He adds that South Africa’s interest rate outlook remains delicately balanced as global geopolitical tensions persist and oil prices remain elevated, clouding the broader economic outlook.

The fragile ceasefire between the US and Iran has done little to calm global markets, with ongoing shipping disruptions and elevated oil prices continuing to place upward pressure on fuel costs worldwide. “Locally, this is likely to translate into further petrol price increases, adding to inflationary concerns and squeezing already constrained household budgets,” he adds.

Consumers under strain – banks step up support

Commenting on consumer affordability, Dyer shares that declining deposit amounts underscore the mounting financial pressures currently faced by South African households. “From January to April, deposits averaged 8.3% of the purchase price for first-time homebuyers and 12.4% overall – a marked improvement from year-earlier levels of 9.9% and 14.9%, respectively. Actual deposit values declined by 14.8% for first-time homebuyers and 16.8% overall.”

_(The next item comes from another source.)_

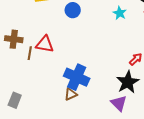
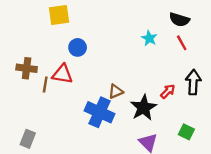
blue circle: (73, 10) -> (78, 47), moved
black star: (128, 82) -> (143, 108), moved
brown triangle: (71, 94) -> (116, 91), moved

This comes against the backdrop of a weakening labour market, with unemployment rising to 32.7% (as per Stats SA). But despite these challenges, Dyer believes that the aspiration of homeownership remains strong among many South Africans – particularly younger homebuyers entering the market for the first time.

“One of the hardest hit by unemployment – the age 15 – 34 bracket – represent a significant portion of future first-time homebuyers. As employment prospects improve over time, many of these individuals will likely look toward homeownership, making financial wellness education and awareness of government support initiatives such as the First Home Finance subsidy increasingly important.”

At the same time, banks are playing a more supportive role. “Financial institutions are increasingly offering more generous finance packages, including zero-deposit bonds and cost-inclusive loans above 100% (and up to 110%),” says Dyer. “Our data shows that repeat homebuyers are increasingly opting for zero-deposit loans, while first-time homebuyers are also making greater use of cost-inclusive loans.”

Looking ahead

Dyer notes that while affordability pressures are likely to intensify following the latest rate increase, property ownership continues to offer meaningful long-term value.

“Even in a constrained economy, homeownership remains one of the most effective ways for consumers to build long-term wealth and financial security. The stability in house price growth, combined with improving access to finance, continues to generate meaningful opportunities for homebuyers.”

Looking ahead to the second half of the year, Dyer says that the SARB will continue to closely monitor the geopolitical issues, and the ongoing impact on local inflation. “While global uncertainty – particularly around the Middle East crisis – is likely to persist, the resilience shown by the local property market, particularly among first-time homebuyers, remains encouraging” he concludes.